- Born: Daniella Landy Lubasu 11 August 2004 (age 22) Bolton, England
- Genres: Alt pop; indie rock; Britpop revival;
- Occupation: Musician
- Years active: 2020–present
- Member of: Loud LDN;

= DellaXOZ =

English musician (born 2004)

Daniella Landy Lubasu (born 11 August 2004), known professionally as DellaXOZ (/ɛksoʊziː/), is an English singer. Born in Bolton, she began experimenting with Soundtrap at 12 years old as an outlet for her emotions, before diversifying into GarageBand. She has released two EPs: The Della Variant (2022) and Dellairium (2024). She is a member of Loud LDN.

== Life and career ==
Daniella Landy Lubasu was born in Bolton, a suburb of Greater Manchester where indie rock was popular. Her parents were Congolese, and would play Congolese music in the car, as well as listening to radio stations; when she was in primary school her father would play the hits of Rihanna and Beyoncé, while her mother would play older music such as seventies rock and ABBA. Her first musical experiences were listening to the radio and the UK Top 40 on TV; aged ten, she became obsessed with boybands such as One Direction.

She began writing as a teenager as an outlet for her emotions, and began experimenting with free software aged twelve, making use of Soundtrap and GarageBand; she tweeted in June 2022 to state that she had made music on Soundtrap first and started on GarageBand when she was about fifteen. She created an Instagram account in mid-2018 with the username DellaXOZ, as she wished to publish her musical output without her classmates finding out, followed by a dedicated TikTok account in late 2019, to which she uploaded cover versions; in August 2022, The Line of Best Fit described her account as "a stream of graphic eyeliner, fingerless gloves, and excessive layers of thin chain necklaces". Her first release was her own track, "Scary", released later that year.
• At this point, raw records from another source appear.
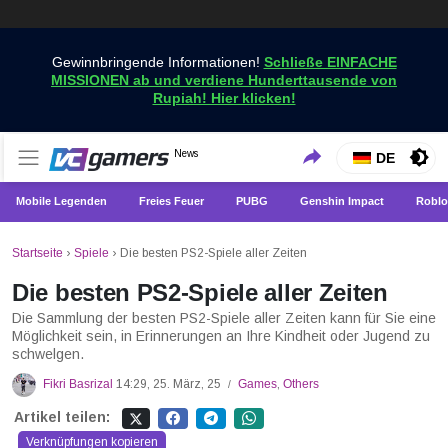
Gewinnbringende Informationen!
Schließe EINFACHE
MISSIONEN ab und verdiene Hunderttausende von
Rupiah! Hier klicken!
Holen Sie sich die neuesten Spielnachrichten nur bei
News
VCGamers-Neuigkeiten
DE
VCGamers
Mobile Legenden
Freies Feuer
PUBG
Genshin Impact
Roblo
Startseite
›
Spiele
›
Die besten PS2-Spiele aller Zeiten
Die besten PS2-Spiele aller Zeiten
Die Sammlung der besten PS2-Spiele aller Zeiten kann für Sie eine
Möglichkeit sein, in Erinnerungen an Ihre Kindheit oder Jugend zu
schwelgen.
Fikri Basrizal
14:29, 25. März, 25
Games
,
Others
/
Artikel teilen:
Verknüpfungen kopieren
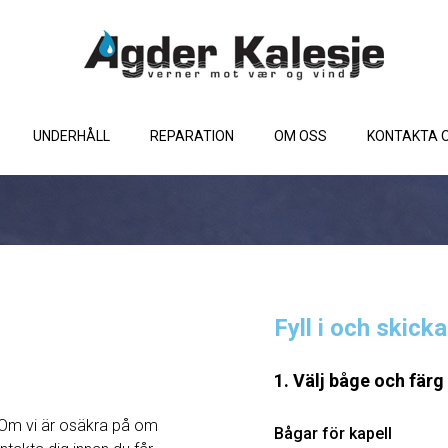
UNDERHÅLL
REPARATION
OM OSS
KONTAKTA 
Fyll i och skick
1. Välj båge och färg
Om vi ​​är osäkra på om
Bågar för kapell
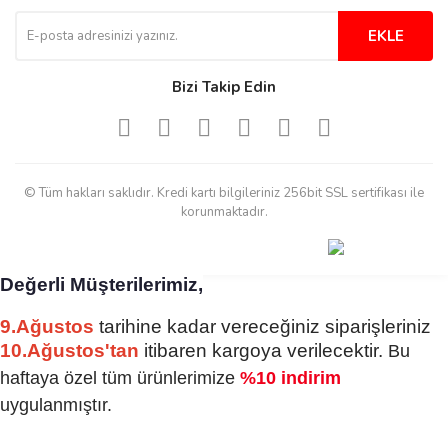
Tesadüf buldum siteyi ve aşırı
derecede beğendim
EKLE
Sinijanna Koçak | 05/04/2025
Bizi Takip Edin
Kolay ve hizli alisveris
S... Ü... | 15/01/2025
© Tüm hakları saklıdır. Kredi kartı bilgileriniz 256bit SSL sertifikası ile
Mükemmel
korunmaktadır.
emine koyuncu | 18/12/2024
Değerli Müşterilerimiz,
Deneyimini Paylaş
Diğer yorumları göster
9.Ağustos
tarihine kadar vereceğiniz siparişleriniz
10.Ağustos'tan
itibaren kargoya verilecektir.
Bu
haftaya özel tüm ürünlerimize
%10 indirim
uygulanmıştır.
During the COVID-19 pandemic in the United Kingdom, Lubasu suffered from writer's block, which subsided after Addison Rae commented on one of her videos; the first track she created after was "I Want, Doesn't Get", which took its title from her mother's response to requests. In June 2021, Lubasu released "Ahh!!", which lasted around a minute and a half. The track went viral on TikTok, prompting a lawyer to get in touch and recommend that she get management. "I Want, Doesn't Get" was released in June 2022. She then released a single the following month about ignoring those she was in conflict with, "Paranoia", and announced an EP, The Della Variant, which was released on 11 August 2022, her eighteenth birthday, alongside a video for focus track "We Move".
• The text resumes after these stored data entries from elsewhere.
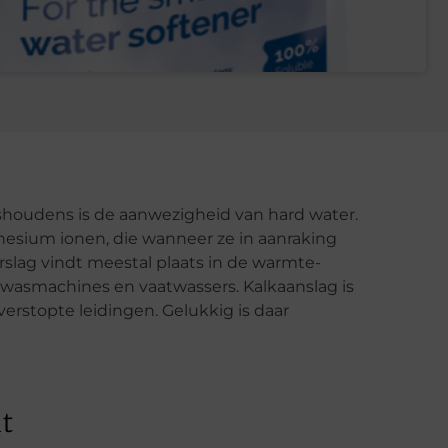
houdens is de aanwezigheid van hard water.
esium ionen, die wanneer ze in aanraking
lag vindt meestal plaats in de warmte-
 wasmachines en vaatwassers. Kalkaanslag is
erstopte leidingen. Gelukkig is daar
t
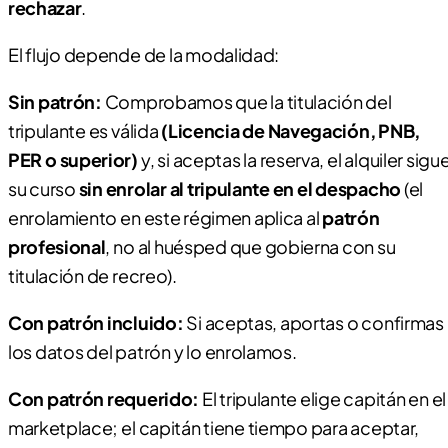
rechazar
.
El flujo depende de la modalidad:
Sin patrón:
Comprobamos que la titulación del
tripulante es válida
(Licencia de Navegación, PNB,
PER o superior)
y, si aceptas la reserva, el alquiler sigu
su curso
sin enrolar al tripulante en el despacho
(el
enrolamiento en este régimen aplica al
patrón
profesional
, no al huésped que gobierna con su
titulación de recreo).
Con patrón incluido:
Si aceptas, aportas o confirmas
los datos del patrón y lo enrolamos.
Con patrón requerido:
El tripulante elige capitán en el
marketplace; el capitán tiene tiempo para aceptar,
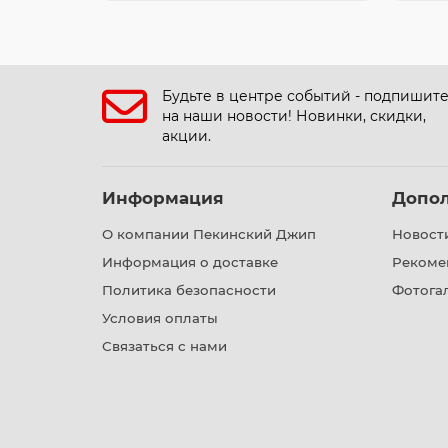
Будьте в центре событий - подпишит
на наши новости! Новинки, скидки,
акции.
Информация
Допо
О компании Пекинский Джип
Новост
Информация о доставке
Рекоме
Политика безопасности
Фотога
Условия оплаты
Связаться с нами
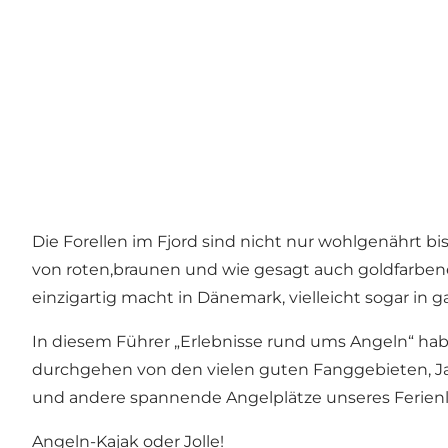
Die Forellen im Fjord sind nicht nur wohlgenährt b
von roten,braunen und wie gesagt auch goldfarbene 
einzigartig macht in Dänemark, vielleicht sogar in g
In diesem Führer „Erlebnisse rund ums Angeln“ haben
durchgehen von den vielen guten Fanggebieten, Jahr
und andere spannende Angelplätze unseres Ferienla
Angeln-Kajak oder Jolle!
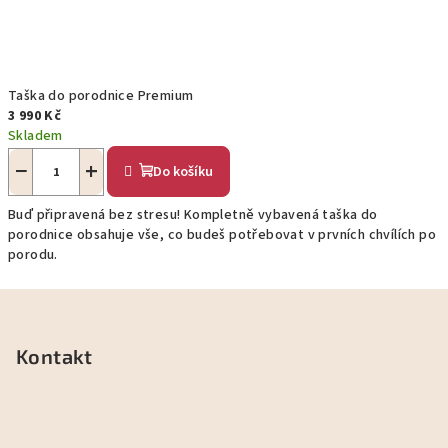
Taška do porodnice Premium
3 990 Kč
Skladem
−
+
Do košíku
Buď připravená bez stresu! Kompletně vybavená taška do
porodnice obsahuje vše, co budeš potřebovat v prvních chvílích po
porodu.
Z
á
p
Kontakt
a
t
í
Lubasu then signed with Communion Music, and in October 2023, Lubasu released "Boring", a track about celebrating break-ups, followed by "Come Again" in January 2024, a track about adolescence. She then announced an EP, Dellairium, and the following month she released "Don't Do It", a partially spoken warning not to resume a harmful relationship out of familiarity. Dellairium was released in March 2024, and ended with "It's All Good, Kid", which became BBC Radio 1's Hottest Record in the World. A further track, "Unhinged", was released in January 2025 after a demo version went viral and was written about the deficiencies of dating.

== Artistry ==
In an interview with Whynow.co.uk, Lubasu stated that she was inspired by watching big artists such as Beyoncé on TV as well as from the energy of Nicki Minaj and the songwriting of Taylor Swift and Lorde. She also felt she was shaped by her background in Manchester with the energy of its Britpop scene. Laura Molloy in The Line of Best Fit described the track "Paranoia" in particular as sonically combining Manchester-style indie sounds with Soukous, while DIY described "Come Again" as a Britpop revival track. Robin Murray of Clash described Lubasu as an alt-pop musician in October 2023, Mark Kelly of Brighton & Hove News described her works as R&B in March 2024, and Amber Lashley of DIY described her works as indie pop in January 2025; however, in an April 2024 interview with Dork, she stated that she was not interested in sticking to a single genre and that she made music which had "a feeling of what sounds good". Lubasu became a member of Loud LDN, a collective of London-based women and non-binary artists set up in May 2022, that year.